Cela explique sans doute la profusion de films initiatiques présentés, à l'image du très sensible Hedi dans lequel un jeune homme apprend peu à peu à se libérer des contraintes familiales et sociales auxquelles il est soumis, ou du très inégal Boris sans Béatrice de Denis Côté où un homme d'affaires antipathique doit se débarrasser de ses défauts pour sauver sa femme de la folie. Les adolescents de Quand on a 17 ans doivent eux faire l'apprentissage d'eux-mêmes et apprendre à se départir de leur agressivité pour accepter qui ils sont, tandis que celui de Soy Nero (Rafi Pitts) est sans cesse rejeté de place en place. Il y a également dans un autre registre la femme enceinte de 24 Wochen qui est face à une décision impliquant toute sa vie : garder, ou non, son bébé atteint de trisomie et de lourds problèmes cardiaques. Dans tous les cas, il s'agit de prendre ses responsabilités, de trouver son chemin et d'affirmer son identité.
Portraits de femmes
On a aussi vu quelques beaux portraits de femmes, notamment des cinquantenaires brutalement rattrapés par l'existence dans L'avenir et The commune : abandonnées pour une autre femme, dépossédées de leur activité professionnelle, donnant l'impression d'être chassées de leur propre vie et se retrouvant encombrées par une liberté soudaine et sans objet.

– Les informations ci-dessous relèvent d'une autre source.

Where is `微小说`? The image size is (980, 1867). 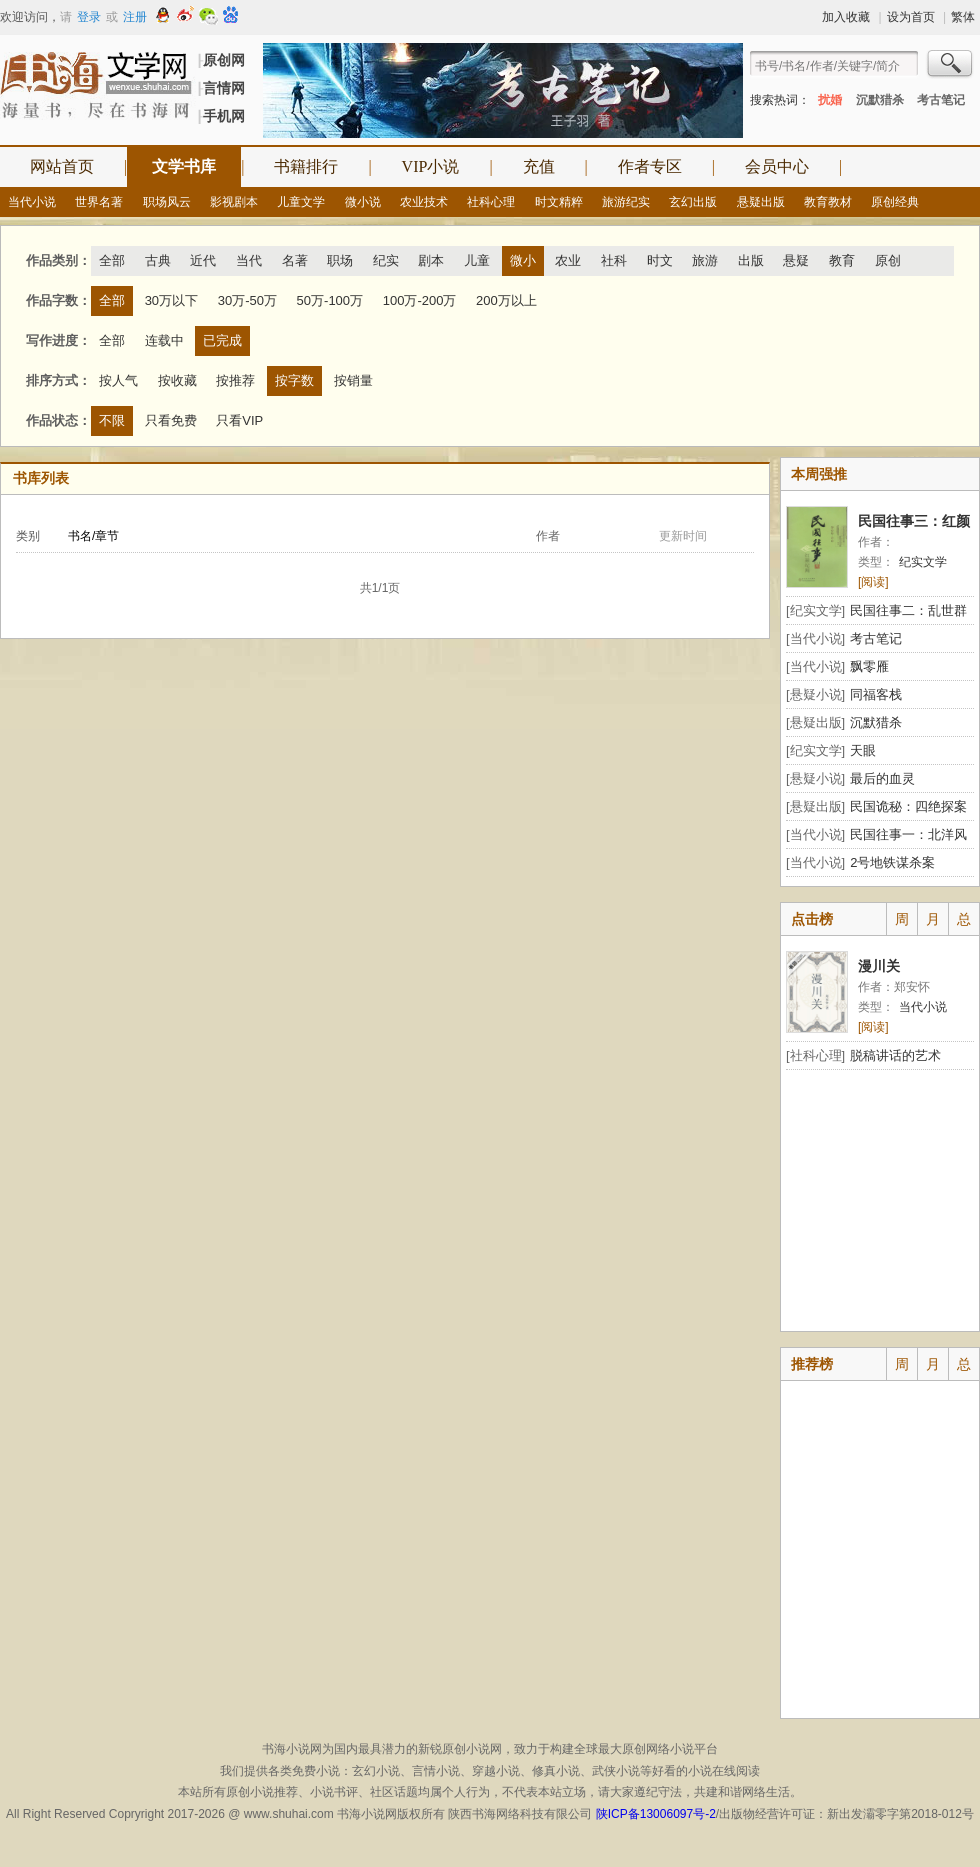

Il ne fait pas bon vieillir pour les personnages féminins cette année... à l'exception peut-être du très joli personnage de mère incarnée avec légèreté et humour par la lumineuse Sandrine Kimberlain dans Quand on a 17 ans.
On ne sait pas si cela suffit pour trouver cette édition "féministe" tant les femmes aperçues dans la plupart des autres films sont des fantômes, des silhouettes, des rôles sociaux. La mère chez Jeff Nichols (Midnight special), la femme compréhensive et la maîtresse encombrante dans Genius de Michael Grandage, l'épouse fantasmée de Lettres de guerre d'Ivo M. Ferreira... Sans oublier la femme de pouvoir de Boris sans Béatrice qui sombre dans la dépression lourde parce son mari est un imbécile prétentieux et guérit lorsqu'il s'amende. Plus simpliste, on ne voit pas.
La guerre et ses déclinaisons
Enfin, les conflits armés et les affres de la guerre auront été peut-être plus discrets que lors d’autres éditions, mais on les retrouve malgré tout souvent en toile de fond.
La résistance au nazisme dans l'incontournable film sur la 2e guerre mondiale (Alone in Berlin de Vincent Perez, adaptation d'un roman lui-même inspiré d'une histoire vraie), l'Afghanistan dans Soy Nero, l'Angola dans Lettres de guerre, la révolution contre l'occupation espagnole aux Philippines dans A Lullaby to the sorrowful mystery. Et bien sûr la guerre virtuelle, impalpable, avec Alex Gibney (Zero days).
Curieusement, deux thèmes eux-aussi d'actualité, le terrorisme et la crise économique, sont eux quasiment absents des films en course pour l'Ours d'or. Manque de recul pour l'un, lassitude pour l'autre ? Cette 66e édition berlinoise était quoi qu'il en soit plus ancrée sur l'humain et l'intime que sur le collectif. Peut-être justement parce que dans un monde sur le point de basculer, la sphère privée redevient la valeur refuge par excellence, lieu à la fois de réconfort et d'observation clinique des drames qui se jouent à l'échelle internationale.